Roberts, who has produced key research on the role of foreign aid in addressing climate justice issues, commented: "The key to me is that for each adaptation action, or non-action, different people reap the benefits from those who bear the costs. For this reason, cost-benefit analysis is indeed nearly useless at the local or even national level."
Chambwera and Berger said they were not discounting cost-benefit analysis, which has its benefits an international scale, and cited the Stern Review on the Economics of Climate Change, produced by economist Nicholas Stern for the British government.
What set their alarm bells ringing was the agenda of a recent workshop organized by the Nairobi Work Programme (NWP) on how to use cost-benefit methods for adaptation planning at country and community levels |
The researchers urged the NWP to develop a "toolkit" of various approaches to help countries draw up adaptation programmes, to ensure that the most vulnerable communities were not left out of the loop.
For instance, some economic analyses found that climate change would only affect one percent of Namibia's and Tanzania's gross domestic product, while equity and distributional analyses "revealed that the burden would lie heavily on smallholding farmers and the urban poor".
Roberts noted that "In the US ... [some] climate legislation requires actions be prioritized on whether they are 'cost-effective'. This sounds good, but there are some actions that must be taken to protect the most vulnerable groups, regardless of their payoff in the short term.

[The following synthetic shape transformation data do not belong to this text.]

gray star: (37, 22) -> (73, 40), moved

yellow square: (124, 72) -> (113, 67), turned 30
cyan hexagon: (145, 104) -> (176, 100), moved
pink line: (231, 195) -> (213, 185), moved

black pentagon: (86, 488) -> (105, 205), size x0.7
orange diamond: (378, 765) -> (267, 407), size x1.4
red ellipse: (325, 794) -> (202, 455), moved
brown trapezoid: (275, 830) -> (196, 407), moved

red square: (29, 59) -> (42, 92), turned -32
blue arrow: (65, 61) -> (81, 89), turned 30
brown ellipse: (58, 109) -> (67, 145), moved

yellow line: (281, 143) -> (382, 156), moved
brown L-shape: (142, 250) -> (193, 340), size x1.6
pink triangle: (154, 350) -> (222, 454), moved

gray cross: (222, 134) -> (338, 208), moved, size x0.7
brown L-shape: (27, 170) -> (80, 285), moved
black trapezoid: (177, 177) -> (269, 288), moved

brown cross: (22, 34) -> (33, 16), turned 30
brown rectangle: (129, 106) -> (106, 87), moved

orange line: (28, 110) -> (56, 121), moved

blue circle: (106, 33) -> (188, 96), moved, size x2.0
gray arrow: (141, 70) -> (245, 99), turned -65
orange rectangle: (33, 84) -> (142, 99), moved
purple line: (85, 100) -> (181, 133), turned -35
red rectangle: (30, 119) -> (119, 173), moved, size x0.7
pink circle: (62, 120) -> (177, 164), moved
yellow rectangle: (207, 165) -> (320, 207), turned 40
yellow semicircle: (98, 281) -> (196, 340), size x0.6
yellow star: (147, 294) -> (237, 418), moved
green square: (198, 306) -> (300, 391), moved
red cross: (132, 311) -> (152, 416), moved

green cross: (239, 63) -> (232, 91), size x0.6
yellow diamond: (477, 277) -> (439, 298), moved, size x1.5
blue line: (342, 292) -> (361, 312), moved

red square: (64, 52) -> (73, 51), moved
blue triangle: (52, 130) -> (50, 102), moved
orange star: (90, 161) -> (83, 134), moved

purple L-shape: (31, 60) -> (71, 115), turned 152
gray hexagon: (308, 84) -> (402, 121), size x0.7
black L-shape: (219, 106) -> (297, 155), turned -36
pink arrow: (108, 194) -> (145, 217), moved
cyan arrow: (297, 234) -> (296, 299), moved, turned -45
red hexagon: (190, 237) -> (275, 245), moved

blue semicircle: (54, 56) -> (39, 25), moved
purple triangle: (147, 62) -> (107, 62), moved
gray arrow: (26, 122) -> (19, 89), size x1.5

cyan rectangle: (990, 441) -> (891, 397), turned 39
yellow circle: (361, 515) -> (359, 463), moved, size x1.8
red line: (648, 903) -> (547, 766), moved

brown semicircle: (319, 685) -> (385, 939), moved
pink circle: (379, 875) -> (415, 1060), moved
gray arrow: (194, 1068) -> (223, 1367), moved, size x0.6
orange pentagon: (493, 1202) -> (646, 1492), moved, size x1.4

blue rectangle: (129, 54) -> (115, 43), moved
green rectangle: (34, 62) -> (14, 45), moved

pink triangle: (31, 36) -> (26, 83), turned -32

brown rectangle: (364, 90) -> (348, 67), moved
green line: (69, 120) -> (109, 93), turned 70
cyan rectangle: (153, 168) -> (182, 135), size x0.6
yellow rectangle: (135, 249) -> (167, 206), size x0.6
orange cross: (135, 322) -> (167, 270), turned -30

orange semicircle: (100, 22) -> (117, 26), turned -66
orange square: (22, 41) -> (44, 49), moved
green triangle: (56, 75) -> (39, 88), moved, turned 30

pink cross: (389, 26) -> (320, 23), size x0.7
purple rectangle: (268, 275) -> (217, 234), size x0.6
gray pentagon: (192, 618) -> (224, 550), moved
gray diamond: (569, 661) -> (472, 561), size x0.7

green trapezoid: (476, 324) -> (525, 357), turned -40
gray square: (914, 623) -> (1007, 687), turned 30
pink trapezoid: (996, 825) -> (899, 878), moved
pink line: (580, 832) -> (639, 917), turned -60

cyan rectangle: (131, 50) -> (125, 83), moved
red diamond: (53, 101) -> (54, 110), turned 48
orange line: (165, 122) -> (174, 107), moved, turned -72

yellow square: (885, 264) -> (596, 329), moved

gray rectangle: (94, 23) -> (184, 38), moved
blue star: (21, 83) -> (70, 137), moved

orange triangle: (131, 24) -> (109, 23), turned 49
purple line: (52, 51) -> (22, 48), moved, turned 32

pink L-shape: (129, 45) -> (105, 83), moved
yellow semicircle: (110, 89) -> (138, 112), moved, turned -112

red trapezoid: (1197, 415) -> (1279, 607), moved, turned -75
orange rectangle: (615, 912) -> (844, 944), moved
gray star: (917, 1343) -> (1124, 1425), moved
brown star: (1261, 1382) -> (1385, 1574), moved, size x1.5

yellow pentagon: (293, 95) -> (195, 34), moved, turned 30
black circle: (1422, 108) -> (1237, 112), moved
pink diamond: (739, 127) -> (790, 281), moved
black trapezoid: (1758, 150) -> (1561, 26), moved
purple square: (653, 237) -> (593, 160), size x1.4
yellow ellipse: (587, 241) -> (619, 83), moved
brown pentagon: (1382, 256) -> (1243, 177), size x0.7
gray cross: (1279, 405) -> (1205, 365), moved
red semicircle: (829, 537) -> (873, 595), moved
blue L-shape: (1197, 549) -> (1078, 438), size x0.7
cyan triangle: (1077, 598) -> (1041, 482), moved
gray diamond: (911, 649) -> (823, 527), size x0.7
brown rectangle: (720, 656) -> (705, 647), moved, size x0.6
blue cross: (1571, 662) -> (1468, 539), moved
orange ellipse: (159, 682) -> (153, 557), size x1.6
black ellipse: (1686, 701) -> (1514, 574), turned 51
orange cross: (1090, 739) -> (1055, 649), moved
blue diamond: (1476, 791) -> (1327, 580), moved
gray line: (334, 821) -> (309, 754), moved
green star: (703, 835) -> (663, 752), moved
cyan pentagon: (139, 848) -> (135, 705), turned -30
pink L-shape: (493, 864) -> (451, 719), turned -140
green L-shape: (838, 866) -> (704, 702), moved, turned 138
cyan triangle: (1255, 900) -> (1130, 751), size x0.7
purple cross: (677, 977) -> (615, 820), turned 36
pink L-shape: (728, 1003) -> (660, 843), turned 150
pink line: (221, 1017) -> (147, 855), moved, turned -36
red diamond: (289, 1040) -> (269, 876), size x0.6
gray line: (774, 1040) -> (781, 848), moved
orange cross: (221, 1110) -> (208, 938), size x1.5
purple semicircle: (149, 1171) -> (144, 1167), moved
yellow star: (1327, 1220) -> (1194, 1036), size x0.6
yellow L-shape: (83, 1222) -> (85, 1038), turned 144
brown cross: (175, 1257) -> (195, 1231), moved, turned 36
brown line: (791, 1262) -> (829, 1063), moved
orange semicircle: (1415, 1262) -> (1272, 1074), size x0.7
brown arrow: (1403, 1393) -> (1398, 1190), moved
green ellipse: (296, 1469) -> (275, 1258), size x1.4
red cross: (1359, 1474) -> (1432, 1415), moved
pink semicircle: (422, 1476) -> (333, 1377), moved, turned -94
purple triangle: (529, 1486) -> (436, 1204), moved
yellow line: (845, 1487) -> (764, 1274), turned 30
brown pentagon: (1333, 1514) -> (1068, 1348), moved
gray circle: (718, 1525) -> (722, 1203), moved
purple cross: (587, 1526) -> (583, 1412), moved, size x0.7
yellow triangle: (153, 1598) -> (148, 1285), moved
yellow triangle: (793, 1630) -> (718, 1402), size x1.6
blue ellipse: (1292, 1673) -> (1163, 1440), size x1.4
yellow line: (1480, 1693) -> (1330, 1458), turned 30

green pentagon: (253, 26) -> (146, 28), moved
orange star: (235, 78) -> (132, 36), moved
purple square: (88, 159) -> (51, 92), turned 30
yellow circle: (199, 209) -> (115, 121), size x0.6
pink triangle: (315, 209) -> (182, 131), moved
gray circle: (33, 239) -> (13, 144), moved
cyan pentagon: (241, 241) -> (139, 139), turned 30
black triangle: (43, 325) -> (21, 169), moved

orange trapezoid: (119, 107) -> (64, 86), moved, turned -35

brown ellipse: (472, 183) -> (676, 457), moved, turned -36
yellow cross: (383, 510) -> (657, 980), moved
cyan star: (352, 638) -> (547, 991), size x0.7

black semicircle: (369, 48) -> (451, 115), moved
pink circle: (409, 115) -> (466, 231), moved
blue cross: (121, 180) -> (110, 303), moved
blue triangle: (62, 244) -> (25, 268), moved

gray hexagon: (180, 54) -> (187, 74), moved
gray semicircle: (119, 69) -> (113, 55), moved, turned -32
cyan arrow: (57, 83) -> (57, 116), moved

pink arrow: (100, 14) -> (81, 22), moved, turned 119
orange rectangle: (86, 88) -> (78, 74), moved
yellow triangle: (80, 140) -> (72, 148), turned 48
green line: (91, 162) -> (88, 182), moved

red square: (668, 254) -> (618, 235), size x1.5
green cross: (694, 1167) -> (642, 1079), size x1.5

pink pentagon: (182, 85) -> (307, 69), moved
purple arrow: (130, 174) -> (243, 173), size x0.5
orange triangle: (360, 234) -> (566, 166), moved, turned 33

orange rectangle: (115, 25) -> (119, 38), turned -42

The question is always, 'Cost-effective for whom?'"
Roberts said the researchers' comment - 'Assuming that adaptation will be sustainable on the basis of a cost-benefit rule alone could be risky' - was crucial.
"The political will to keep spending on an adaptation action through tough economic times is never certain, and this could put some communities at grave risk if they head down a road based on a cost-benefit analysis, done without careful analysis of risks; and of course, many risks are simply unknowable".